What the task asks: Report each line of the records below that uses the word "networks".
----- Material provided
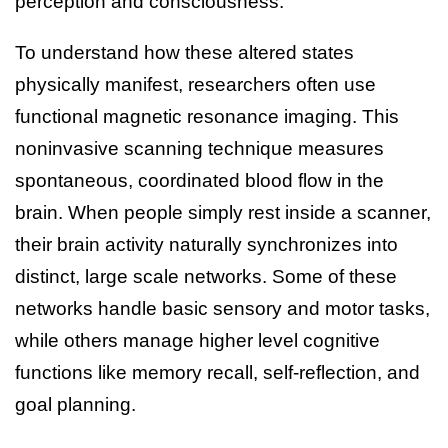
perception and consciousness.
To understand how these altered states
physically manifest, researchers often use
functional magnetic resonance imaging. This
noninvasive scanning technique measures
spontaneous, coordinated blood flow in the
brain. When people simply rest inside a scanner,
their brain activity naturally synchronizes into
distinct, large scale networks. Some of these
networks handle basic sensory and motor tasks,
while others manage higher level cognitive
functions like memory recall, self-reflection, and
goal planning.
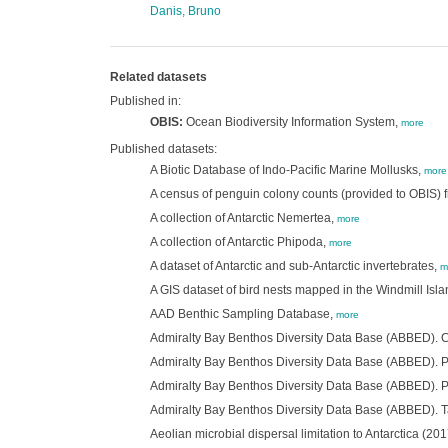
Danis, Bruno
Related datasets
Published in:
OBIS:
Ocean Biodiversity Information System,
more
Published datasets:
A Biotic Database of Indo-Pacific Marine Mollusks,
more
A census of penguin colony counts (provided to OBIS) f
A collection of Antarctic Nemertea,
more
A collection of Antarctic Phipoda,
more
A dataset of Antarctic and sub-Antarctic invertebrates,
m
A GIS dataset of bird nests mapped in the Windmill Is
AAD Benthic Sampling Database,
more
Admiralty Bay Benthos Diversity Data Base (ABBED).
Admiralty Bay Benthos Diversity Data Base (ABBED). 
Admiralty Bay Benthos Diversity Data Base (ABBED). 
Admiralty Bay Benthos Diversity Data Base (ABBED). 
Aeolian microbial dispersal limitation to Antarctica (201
----------
----- Material provided
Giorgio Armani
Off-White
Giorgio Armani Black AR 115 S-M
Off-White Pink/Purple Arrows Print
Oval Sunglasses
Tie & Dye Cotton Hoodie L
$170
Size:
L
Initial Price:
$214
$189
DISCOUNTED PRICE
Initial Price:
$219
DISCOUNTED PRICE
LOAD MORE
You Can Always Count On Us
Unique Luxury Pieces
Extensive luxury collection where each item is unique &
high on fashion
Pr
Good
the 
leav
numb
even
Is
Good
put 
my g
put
----------
----- Material provided
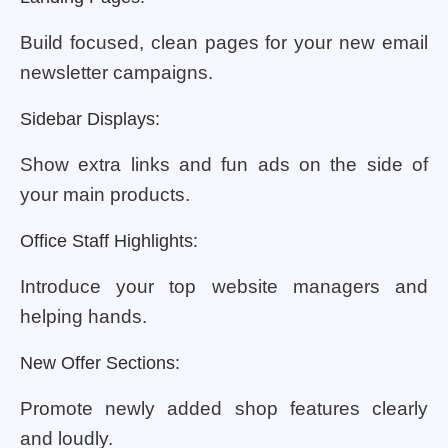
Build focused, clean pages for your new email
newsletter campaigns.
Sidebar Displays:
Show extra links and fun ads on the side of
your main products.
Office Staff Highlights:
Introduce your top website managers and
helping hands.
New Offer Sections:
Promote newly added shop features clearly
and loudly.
----------
Answer:
distinct, large scale networks. Some of these
networks handle basic sensory and motor tasks,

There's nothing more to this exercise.